Seolah kegagalanku adalah panggung kecil untuk menampilkan kepeduliannya di hadapan orang lain.
Kadang aku berpikir, mungkin ia tak sadar melakukannya.
Mungkin di hatinya memang ingin membantu, tapi caranya tak pernah sampai. Ia memberi uang jajan setiap bertemu, seakan itu bisa menambal luka dari masa lalu. Padahal, yang aku butuhkan bukan uang — aku butuh pancingan, bukan ikan.
Aku ingin ia percaya bahwa aku bisa berdiri sendiri, bukan terus dianggap kasihan.
Aku tahu, Kak Rani kini punya keluarga, anak, dan tanggung jawab lain.

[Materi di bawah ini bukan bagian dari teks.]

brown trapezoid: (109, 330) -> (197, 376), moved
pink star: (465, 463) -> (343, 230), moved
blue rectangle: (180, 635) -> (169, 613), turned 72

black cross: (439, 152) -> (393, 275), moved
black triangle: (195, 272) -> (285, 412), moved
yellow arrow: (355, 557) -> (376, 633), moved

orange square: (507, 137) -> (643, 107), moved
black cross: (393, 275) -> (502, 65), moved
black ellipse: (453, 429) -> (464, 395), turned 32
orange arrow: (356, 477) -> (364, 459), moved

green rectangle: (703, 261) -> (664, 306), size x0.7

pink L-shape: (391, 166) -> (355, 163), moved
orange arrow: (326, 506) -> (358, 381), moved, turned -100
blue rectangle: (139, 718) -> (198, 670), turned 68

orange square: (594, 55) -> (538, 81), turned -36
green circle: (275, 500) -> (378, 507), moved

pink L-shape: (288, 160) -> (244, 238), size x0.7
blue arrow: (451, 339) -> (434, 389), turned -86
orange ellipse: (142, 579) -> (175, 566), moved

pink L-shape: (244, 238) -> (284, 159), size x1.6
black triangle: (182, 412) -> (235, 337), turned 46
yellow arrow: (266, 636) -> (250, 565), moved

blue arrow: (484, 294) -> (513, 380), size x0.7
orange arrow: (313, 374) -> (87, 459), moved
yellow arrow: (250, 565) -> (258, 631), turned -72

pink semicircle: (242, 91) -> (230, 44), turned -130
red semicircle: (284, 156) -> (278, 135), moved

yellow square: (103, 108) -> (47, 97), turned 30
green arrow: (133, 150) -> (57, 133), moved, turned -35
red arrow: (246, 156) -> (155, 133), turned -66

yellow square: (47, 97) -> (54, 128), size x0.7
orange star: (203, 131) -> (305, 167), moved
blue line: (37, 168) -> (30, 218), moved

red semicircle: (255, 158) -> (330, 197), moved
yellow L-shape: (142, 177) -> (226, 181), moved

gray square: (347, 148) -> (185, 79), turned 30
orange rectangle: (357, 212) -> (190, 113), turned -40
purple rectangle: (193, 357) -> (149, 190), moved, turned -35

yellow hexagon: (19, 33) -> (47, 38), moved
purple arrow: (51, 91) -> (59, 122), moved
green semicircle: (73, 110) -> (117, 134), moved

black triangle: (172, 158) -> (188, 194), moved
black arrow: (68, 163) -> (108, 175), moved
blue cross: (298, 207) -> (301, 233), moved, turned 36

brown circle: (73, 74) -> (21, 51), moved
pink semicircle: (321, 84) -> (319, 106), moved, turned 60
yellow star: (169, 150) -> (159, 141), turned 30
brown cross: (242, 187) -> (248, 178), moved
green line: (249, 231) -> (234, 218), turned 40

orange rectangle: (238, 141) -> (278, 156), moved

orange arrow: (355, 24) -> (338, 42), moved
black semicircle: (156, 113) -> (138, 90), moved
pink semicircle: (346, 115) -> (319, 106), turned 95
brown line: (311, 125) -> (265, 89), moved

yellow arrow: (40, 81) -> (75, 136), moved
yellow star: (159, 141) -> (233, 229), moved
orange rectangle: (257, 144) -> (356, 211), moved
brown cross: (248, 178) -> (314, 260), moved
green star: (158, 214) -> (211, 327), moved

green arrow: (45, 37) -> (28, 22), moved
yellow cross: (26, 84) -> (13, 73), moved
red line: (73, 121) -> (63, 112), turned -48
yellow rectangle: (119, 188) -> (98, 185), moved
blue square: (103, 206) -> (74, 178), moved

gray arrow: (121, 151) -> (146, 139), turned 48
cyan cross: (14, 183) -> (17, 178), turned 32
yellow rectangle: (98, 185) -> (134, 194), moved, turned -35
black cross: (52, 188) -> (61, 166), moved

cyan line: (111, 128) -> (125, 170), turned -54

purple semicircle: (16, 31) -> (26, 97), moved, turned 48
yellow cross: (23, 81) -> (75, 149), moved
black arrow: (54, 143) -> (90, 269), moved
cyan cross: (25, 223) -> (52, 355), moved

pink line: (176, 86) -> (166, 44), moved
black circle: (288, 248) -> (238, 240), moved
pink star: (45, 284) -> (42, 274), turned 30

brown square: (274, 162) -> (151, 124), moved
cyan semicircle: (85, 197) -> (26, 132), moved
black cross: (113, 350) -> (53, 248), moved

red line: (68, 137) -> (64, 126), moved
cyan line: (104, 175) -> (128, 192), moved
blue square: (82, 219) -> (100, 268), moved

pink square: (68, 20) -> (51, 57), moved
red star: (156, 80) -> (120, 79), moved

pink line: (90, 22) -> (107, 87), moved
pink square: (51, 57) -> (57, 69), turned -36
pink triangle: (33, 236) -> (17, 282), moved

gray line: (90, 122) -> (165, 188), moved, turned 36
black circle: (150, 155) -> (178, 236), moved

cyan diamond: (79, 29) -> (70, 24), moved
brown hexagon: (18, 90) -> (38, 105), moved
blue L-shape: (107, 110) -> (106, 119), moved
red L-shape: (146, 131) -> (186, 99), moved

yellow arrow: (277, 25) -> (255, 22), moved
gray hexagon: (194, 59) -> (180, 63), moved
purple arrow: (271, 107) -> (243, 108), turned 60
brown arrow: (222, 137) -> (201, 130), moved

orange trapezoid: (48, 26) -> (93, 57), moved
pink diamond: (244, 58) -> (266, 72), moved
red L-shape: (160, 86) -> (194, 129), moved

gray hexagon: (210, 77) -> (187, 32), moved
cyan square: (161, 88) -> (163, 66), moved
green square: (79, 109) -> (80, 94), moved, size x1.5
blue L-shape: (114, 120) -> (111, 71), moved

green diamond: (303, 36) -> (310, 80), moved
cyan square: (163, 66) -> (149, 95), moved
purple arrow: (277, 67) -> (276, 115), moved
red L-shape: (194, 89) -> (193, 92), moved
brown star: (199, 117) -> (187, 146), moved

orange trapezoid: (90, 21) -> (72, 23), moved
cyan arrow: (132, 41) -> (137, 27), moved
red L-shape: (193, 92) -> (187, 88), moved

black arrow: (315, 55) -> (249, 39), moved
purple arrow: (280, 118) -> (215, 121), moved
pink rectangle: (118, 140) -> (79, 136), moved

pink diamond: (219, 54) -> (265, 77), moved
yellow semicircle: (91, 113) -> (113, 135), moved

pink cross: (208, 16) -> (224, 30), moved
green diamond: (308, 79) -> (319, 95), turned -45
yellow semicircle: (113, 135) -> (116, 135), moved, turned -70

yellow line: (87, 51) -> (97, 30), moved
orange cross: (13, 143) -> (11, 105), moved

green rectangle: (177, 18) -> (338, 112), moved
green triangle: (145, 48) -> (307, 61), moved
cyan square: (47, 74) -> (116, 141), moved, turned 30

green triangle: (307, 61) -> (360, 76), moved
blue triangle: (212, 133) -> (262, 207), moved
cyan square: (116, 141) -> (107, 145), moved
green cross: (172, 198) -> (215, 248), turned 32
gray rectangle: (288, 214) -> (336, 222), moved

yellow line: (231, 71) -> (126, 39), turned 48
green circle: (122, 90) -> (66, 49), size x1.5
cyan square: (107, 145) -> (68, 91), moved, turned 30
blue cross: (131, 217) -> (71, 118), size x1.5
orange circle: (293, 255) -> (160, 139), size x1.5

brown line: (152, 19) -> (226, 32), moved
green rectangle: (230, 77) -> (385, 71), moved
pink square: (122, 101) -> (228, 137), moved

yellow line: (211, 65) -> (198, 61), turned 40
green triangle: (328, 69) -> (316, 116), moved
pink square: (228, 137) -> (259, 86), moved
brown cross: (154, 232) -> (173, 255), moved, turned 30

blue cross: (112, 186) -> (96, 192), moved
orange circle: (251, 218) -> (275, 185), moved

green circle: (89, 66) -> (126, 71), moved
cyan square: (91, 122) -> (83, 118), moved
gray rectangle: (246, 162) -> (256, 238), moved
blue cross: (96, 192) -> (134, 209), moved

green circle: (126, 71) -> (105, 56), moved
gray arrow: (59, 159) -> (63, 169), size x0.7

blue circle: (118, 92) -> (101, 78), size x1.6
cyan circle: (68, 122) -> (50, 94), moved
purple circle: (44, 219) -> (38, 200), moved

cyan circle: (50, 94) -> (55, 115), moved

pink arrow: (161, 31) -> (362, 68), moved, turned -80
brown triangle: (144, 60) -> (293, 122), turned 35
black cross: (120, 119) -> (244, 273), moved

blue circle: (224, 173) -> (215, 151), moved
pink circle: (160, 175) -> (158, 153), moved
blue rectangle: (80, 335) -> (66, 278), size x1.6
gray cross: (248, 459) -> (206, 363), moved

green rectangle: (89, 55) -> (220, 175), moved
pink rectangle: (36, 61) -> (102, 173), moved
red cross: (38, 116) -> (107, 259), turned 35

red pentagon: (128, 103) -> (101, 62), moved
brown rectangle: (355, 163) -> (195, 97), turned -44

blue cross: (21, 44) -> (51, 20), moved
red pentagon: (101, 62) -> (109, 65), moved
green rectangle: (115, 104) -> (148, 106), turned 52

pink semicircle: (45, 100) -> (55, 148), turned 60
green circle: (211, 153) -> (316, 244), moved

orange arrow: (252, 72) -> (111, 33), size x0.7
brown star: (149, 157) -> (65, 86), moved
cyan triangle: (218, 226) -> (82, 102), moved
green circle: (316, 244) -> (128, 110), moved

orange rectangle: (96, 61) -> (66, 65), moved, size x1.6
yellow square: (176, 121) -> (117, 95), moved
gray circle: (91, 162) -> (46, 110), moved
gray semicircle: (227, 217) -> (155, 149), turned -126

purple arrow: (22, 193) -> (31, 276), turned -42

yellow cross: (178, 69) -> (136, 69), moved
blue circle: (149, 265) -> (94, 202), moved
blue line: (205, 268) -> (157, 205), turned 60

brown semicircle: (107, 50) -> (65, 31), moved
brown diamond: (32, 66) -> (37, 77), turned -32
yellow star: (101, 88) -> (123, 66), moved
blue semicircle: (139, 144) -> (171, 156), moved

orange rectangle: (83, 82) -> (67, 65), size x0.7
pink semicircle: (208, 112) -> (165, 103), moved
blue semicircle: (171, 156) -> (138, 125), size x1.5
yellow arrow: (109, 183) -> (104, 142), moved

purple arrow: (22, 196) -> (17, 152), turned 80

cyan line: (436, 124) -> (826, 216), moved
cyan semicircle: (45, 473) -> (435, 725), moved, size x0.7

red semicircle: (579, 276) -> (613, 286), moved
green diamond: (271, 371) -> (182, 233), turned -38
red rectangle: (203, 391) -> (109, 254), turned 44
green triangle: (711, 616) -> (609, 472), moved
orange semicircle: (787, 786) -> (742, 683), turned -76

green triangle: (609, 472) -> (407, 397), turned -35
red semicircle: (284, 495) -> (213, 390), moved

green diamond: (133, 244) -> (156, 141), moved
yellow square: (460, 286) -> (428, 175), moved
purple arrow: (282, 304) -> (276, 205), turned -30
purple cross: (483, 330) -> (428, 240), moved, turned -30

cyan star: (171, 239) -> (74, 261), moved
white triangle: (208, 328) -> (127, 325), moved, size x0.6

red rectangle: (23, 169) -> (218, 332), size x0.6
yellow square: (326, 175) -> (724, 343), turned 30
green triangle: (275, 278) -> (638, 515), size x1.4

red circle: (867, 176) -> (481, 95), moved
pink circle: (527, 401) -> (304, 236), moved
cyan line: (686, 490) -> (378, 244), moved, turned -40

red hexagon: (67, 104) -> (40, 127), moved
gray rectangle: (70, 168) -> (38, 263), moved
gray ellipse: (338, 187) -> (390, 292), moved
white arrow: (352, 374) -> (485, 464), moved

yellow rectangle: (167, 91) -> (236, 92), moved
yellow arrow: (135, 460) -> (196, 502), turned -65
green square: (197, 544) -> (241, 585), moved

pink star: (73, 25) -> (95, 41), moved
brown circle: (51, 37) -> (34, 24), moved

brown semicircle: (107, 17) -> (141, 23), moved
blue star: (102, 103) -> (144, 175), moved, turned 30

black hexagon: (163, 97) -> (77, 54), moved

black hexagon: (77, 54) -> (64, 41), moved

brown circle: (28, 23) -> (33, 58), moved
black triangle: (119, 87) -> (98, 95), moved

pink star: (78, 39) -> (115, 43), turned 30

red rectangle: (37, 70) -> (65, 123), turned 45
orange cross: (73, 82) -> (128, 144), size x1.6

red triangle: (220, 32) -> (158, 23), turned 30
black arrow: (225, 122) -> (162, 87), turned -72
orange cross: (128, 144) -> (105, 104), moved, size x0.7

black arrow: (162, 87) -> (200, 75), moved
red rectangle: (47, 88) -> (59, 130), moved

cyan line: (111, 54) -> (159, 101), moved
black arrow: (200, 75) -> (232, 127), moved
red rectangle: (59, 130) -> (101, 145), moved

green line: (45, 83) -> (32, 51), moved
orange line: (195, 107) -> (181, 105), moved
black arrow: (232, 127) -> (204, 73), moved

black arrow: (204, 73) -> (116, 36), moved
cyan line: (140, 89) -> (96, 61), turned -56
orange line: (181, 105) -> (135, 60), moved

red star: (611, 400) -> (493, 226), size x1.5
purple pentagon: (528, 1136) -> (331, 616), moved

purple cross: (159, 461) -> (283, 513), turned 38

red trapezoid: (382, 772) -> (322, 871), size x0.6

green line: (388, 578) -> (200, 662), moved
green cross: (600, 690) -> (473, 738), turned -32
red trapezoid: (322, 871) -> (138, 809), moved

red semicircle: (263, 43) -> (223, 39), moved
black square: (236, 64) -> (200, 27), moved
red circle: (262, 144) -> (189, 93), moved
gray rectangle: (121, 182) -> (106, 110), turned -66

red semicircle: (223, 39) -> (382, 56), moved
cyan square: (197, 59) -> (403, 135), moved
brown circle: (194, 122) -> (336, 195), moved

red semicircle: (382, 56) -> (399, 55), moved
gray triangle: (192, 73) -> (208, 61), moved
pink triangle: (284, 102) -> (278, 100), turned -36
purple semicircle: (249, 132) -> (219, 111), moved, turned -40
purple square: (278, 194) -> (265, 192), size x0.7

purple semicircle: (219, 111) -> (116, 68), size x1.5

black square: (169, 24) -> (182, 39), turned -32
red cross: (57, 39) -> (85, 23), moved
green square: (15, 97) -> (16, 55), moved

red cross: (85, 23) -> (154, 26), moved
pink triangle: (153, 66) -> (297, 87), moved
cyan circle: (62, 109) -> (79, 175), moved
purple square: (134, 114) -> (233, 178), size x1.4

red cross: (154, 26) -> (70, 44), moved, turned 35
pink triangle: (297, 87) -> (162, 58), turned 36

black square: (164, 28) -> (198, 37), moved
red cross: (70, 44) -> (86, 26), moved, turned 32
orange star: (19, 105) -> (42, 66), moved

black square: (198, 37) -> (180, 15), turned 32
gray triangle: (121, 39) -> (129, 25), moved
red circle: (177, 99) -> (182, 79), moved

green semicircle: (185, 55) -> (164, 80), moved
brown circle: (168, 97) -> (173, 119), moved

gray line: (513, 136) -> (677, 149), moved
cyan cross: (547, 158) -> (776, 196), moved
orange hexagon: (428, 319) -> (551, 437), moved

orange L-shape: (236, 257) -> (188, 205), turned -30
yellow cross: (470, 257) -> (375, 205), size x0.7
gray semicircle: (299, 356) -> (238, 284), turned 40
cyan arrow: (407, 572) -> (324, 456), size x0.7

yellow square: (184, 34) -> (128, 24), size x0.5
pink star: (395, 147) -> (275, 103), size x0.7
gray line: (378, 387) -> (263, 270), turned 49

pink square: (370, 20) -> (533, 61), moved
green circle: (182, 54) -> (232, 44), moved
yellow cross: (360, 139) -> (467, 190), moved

Aku tidak menyalahkannya karena sibuk, tapi aku hanya berharap — di antara semua perannya itu, ia masih ingat bahwa di satu titik dalam hidupku, aku juga pernah berjuang keras untuk menjadi laki-laki yang bisa dibanggakan.
Sayangnya, dunia sering menilai dari hasil, bukan dari proses.
Orang-orang hanya melihat aku sekarang: diam, tenang, dan tampak tanpa arah. Mereka tidak tahu bahwa di balik ketenangan ini, ada badai yang sudah lama reda karena kelelahan. Mereka bilang aku malas, tidak punya pendirian, tidak punya keinginan. Tapi mereka tidak tahu betapa keras aku dulu menahan rasa gagal agar tidak menular pada orang rumah.
Kini, setiap kali pulang dan duduk di ruang tamu yang mulai berdebu, aku hanya tersenyum.
Bukan karena semuanya sudah baik-baik saja, tapi karena aku sudah tidak ingin membuktikan apa pun.
Ada hal yang lebih berharga dari pengakuan — yaitu kedamaian hati saat kita berhenti menuntut pengertian dari orang yang tidak mau berusaha mengerti.
Rumah itu tetap berdiri kokoh, tapi kehangatannya tidak selalu bisa kurasakan.
Dan aku belajar, bahwa tidak semua rumah berarti tempat untuk pulang — kadang, rumah hanyalah alamat di mana kenangan baik dan buruk bertemu tanpa pernah berdamai.